Under the Full Faith and Credit Act, “judicial proceedings ... shall have the same full faith and credit in every court within the United States and its Territories and Possessions as they have by law or usage in the courts of such State, Territory or Possession from which they are taken.” 28 U.S.C. § 1738. Under the doctrine of res judicata, or claim preclusion, a final judgment forecloses “successive litigation of the very same claim, whether or not relitigation of the claim raises the same issues as the earlier suit.” New Hampshire v. Maine, 532 U.S. 742, 748 (2001). By “precluding] parties from contesting matters that they have had a full and fair opportunity to litigate,” the doctrine of claim preclusion protects against “the expense and vexation of attending multiple lawsuits,” and “conserve[es] judicial resources, and foste[rs] reliance on judicial action by minimizing the possibility of inconsistent decisions.” Montana v. United States, 440 U.S. 147, 153-154 (1979).

Federal courts must look to state preclusion law when determining the claim-preclusive effect of a state judgment on a federal suit. Takahashi v. Bd. of Trs., 783 F.2d 848, 850 (9th Cir. 1986). “Under California law, ‘[a] valid judgment on the merits in favor of a defendant serves as a complete bar to further litigation on the same cause of action.'” Id. at 851 (citing Slater v. Blackwood, 15 Cal.3d 791, 795 (1976)). In California, the prerequisite elements for applying the doctrine of res judicata are: “‘(1) A claim or issue raised in the present action is identical to a claim or issue litigated in a prior proceeding; (2) the prior proceeding resulted in a final judgment on the merits; and (3) the party against whom the doctrine is being asserted was a party or in privity with a party to the prior proceeding. [Citations.]'” Boeken v. Philip Morris USA, Inc., 48 Cal.4th 788, 797 (2010) (citing People v. Barragan, 32 Cal.4th 236, 252-53 (2004)).

“[C]ollateral estoppel [(issue preclusion)] applies to preclude an issue adjudicated in an earlier proceeding if: (1) the issue was necessarily decided at the previous proceeding and is identical to the one which is sought to be relitigated; (2) the first proceeding ended with a final judgment on the merits; and (3) the party against whom collateral estoppel is asserted was a party or in privity with a party at the first proceeding.” Granite Rock Co. v. Int'l Bhd. of Teamsters, Freight, Constr., Gen. Drivers, Warehousemen & Helpers, Local 287 (AFL-CIO), 649 F.3d 1067, 1070 (9th Cir. 2011) (citing Reyn's Pasta Bella, LLC v. Visa USA, Inc., 442 F.3d 741, 746 (9th Cir. 2006)).

The Same Claim and Issue Were Presented in the State Court

“California has consistently applied the ‘primary rights' theory, under which the invasion of one primary right gives rise to single cause of action.” Slater v. Blackwood, 15 Cal.3d 791, 795 (1975). “‘[I]f two actions involve the same injury to the plaintiff and the same wrong by the defendant then the same primary right is at stake even if in the second suit the plaintiff pleads different theories of recovery, seeks different forms of relief and/or adds new facts supporting recovery.'” Gonzales v.
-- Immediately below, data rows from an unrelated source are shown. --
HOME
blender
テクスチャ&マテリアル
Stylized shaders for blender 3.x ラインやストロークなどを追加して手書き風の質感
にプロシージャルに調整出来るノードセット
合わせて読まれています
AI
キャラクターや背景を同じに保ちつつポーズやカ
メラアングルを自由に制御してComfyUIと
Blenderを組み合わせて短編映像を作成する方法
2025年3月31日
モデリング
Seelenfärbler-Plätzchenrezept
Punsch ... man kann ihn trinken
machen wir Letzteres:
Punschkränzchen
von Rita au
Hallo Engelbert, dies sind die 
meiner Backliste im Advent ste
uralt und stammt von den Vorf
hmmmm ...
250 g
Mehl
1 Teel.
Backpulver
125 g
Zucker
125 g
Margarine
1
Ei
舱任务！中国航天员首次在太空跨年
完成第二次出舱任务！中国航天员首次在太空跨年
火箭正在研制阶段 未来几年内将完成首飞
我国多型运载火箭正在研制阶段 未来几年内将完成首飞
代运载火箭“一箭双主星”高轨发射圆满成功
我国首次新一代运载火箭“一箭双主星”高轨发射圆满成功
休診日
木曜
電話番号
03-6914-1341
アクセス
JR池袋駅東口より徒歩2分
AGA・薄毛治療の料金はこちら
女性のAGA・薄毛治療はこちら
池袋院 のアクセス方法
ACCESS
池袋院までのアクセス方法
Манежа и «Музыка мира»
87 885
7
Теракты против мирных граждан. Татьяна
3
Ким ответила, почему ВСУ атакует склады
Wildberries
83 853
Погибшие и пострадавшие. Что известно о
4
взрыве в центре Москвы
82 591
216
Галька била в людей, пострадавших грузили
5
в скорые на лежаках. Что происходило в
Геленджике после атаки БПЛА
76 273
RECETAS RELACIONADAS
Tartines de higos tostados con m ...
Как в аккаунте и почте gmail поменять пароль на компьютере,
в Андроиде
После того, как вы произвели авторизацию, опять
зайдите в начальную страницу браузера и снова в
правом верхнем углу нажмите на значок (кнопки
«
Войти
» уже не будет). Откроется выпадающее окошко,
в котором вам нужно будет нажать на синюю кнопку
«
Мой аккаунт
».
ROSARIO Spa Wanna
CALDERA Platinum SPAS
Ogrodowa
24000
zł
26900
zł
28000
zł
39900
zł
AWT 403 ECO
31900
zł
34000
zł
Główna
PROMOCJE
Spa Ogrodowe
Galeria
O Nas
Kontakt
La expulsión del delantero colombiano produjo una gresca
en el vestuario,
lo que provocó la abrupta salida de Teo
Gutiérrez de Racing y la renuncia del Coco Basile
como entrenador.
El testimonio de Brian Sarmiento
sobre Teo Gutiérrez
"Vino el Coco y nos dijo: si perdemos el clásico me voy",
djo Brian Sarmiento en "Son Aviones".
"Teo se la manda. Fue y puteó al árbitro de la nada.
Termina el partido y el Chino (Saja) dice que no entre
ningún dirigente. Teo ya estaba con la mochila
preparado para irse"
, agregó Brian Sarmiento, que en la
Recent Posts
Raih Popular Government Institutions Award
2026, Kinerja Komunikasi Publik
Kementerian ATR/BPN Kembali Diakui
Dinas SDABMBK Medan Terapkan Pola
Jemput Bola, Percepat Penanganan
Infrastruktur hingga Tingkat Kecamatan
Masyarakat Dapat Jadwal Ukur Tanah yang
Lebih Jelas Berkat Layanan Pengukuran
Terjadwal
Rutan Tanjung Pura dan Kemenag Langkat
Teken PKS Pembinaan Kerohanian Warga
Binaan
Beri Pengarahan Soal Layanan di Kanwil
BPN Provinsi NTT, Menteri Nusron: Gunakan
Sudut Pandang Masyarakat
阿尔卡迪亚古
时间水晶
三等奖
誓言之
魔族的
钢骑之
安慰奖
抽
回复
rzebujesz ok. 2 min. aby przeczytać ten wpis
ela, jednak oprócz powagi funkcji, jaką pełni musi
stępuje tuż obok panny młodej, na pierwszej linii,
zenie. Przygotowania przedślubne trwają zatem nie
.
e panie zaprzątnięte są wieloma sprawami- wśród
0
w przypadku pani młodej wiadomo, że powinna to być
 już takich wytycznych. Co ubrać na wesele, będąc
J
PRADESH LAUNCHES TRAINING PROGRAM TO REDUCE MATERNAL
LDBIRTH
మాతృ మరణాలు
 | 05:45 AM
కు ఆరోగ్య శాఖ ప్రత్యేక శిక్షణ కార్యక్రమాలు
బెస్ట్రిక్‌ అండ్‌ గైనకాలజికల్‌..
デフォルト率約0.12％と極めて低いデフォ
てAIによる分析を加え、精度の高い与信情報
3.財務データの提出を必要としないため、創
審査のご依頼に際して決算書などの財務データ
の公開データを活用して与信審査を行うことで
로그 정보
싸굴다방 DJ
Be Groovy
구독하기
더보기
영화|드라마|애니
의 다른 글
California Department of Corrections, 739 F.3d 1226, 1233 (9th Cir. 2014) (quoting Eichman v. Fotomat Corp., 147 Cal.App.3d 1170 (Cal.Ct.App. 1983)); accord McLain v. Apodaca, 793 F.2d 1031, 1033-34 (9th Cir. 1986). Stated differently, “A claim is the ‘same claim' if it is derived from the same ‘primary right,' which is ‘the right to be free from a particular injury, regardless of the legal theory on which liability for the injury is based.'” MHC Financing Ltd. Partnership v. City of San Rafael, 714 F.3d 1118, 1125-26 (9th Cir. 2013) (citation omitted).
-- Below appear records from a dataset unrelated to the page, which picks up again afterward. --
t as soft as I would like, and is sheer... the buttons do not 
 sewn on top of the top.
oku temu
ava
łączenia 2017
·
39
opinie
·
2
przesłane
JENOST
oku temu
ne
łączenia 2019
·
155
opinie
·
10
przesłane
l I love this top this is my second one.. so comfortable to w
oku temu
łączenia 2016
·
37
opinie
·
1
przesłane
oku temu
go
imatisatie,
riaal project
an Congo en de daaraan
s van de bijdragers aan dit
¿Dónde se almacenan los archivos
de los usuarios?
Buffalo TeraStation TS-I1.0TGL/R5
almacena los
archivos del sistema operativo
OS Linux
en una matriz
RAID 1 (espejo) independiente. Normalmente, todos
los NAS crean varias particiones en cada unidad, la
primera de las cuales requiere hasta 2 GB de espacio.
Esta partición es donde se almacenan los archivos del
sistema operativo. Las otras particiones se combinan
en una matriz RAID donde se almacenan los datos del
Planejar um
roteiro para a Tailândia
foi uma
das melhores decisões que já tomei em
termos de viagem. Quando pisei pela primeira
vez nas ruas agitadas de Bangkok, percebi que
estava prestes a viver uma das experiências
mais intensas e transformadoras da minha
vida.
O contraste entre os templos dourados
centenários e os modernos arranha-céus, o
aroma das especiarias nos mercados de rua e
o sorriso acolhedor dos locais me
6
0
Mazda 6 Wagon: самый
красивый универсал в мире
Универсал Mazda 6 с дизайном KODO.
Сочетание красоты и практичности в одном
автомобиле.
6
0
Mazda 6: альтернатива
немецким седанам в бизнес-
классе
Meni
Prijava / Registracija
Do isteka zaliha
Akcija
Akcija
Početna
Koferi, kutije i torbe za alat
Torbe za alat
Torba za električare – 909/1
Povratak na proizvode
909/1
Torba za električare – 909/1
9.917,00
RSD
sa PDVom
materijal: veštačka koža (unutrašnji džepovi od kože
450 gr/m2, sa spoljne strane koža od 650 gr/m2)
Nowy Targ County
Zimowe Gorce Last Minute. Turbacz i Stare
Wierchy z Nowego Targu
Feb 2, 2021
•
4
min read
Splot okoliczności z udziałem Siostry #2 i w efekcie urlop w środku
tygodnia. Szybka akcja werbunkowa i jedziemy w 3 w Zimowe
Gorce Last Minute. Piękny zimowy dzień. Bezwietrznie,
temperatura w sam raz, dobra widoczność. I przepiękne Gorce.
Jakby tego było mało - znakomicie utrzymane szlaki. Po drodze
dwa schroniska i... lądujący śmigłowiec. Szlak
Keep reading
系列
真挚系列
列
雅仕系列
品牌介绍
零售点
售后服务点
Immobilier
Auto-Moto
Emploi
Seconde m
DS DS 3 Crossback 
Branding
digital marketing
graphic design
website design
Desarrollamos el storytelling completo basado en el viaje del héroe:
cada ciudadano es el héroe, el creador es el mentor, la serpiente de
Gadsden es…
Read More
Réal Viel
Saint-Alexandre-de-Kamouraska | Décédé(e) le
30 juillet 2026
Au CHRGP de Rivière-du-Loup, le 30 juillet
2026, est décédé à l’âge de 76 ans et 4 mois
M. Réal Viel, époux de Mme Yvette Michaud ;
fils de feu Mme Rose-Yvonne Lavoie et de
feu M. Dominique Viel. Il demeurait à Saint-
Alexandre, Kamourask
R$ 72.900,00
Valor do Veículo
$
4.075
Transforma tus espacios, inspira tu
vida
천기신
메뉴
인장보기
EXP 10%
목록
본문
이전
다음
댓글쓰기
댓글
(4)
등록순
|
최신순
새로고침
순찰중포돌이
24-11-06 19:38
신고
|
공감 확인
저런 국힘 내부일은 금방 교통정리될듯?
A review of the complaint filed in the state court action reveals the claim presented in that action involves the same primary right. (Cf. Doc. 31-3 at 5-11 to Doc. 1.) Plaintiff alleged that due to Chang's deliberate indifference to his serious medical need, his severed finger could not be surgically reattached following an injury occurring February 2, 2017. Thus, each claim concerns “the same injury to the plaintiff and the same wrong by the defendant.” Gonzales, 739 F.3d at 1233. Moreover, the same issue was presented in the state court action. Granite Rock Co., 649 F.3d at 1070.
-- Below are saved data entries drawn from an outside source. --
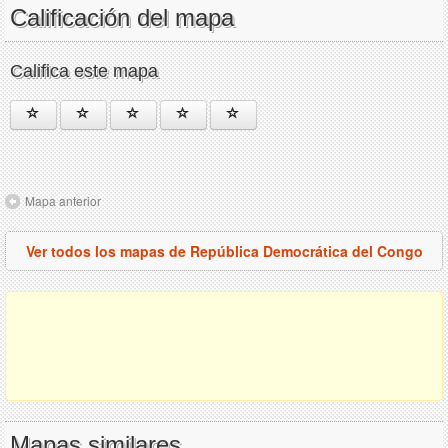
Calificación del mapa
Califica este mapa
Mapa anterior
Ver todos los mapas de República Democrática del Congo
Mapas similares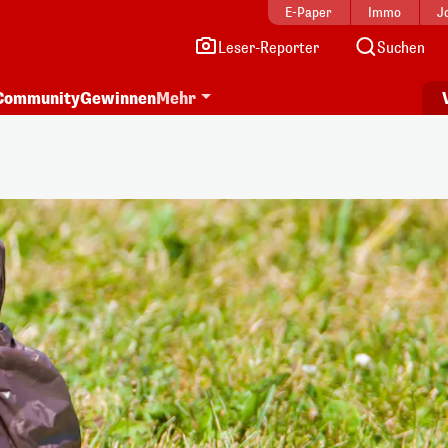
E-Paper
Immo
J
Leser-Reporter
Suchen
Community
Gewinnen
Mehr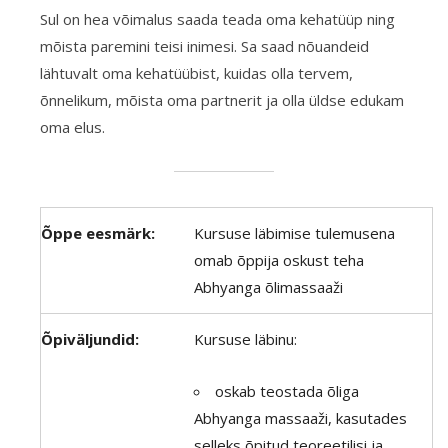
Sul on hea võimalus saada teada oma kehatüüp ning
mõista paremini teisi inimesi. Sa saad nõuandeid
lähtuvalt oma kehatüübist, kuidas olla tervem,
õnnelikum, mõista oma partnerit ja olla üldse edukam
oma elus.
Õppe eesmärk:
Kursuse läbimise tulemusena
omab õppija oskust teha
Abhyanga õlimassaaži
Õpiväljundid:
Kursuse läbinu:
oskab teostada õliga
Abhyanga massaaži, kasutades
selleks õpitud teoreetilisi ja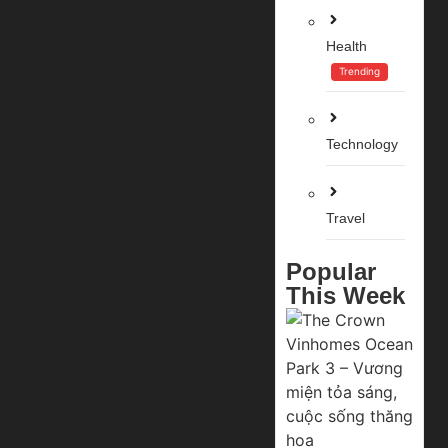
Health
Trending
Technology
Travel
Popular
This Week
A Final Judgment on the Merits Was Issued

For res judicata to apply, the claim must have been adjudicated on the merits in the earlier suit. A final decision on the merits “includes any prior adjudication of an issue in another action that is determined to be sufficiently firm to be accorded conclusive effect.” Citizens for Open Access etc. Tide, Inc. v. Seadrift Assn., 60 Cal.App.4th 1053, 1065 (Cal.Ct.App. 1998). Claim preclusion requires a final judgment on the merits. “Dismissal with prejudice” is interchangeable with “final judgment on the merits.” Stewart v. U.S. Bancorp, 297 F.3d 953, 956 (9th Cir. 2002); see also Semtek Int'l Inc. v. Lockhead Martin Corp., 531 U.S. 497, 505 (2001). A dismissal without prejudice is not an adjudication on the merits and does not have res judicata effect. See Cooter & Gell v. Hartmarx Corp., 496 U.S. 384, 396 (1990); see also In re Marino, 181 F.3d 1142, 1144 (9th Cir. 1999). A dismissal for failure to state a claim constitutes as a final judgment on the merits. Plaut v. Spendthrift Farm, Inc., 514 U.S. 211, 228 (1995); Stewart, 297 F.3d at 957.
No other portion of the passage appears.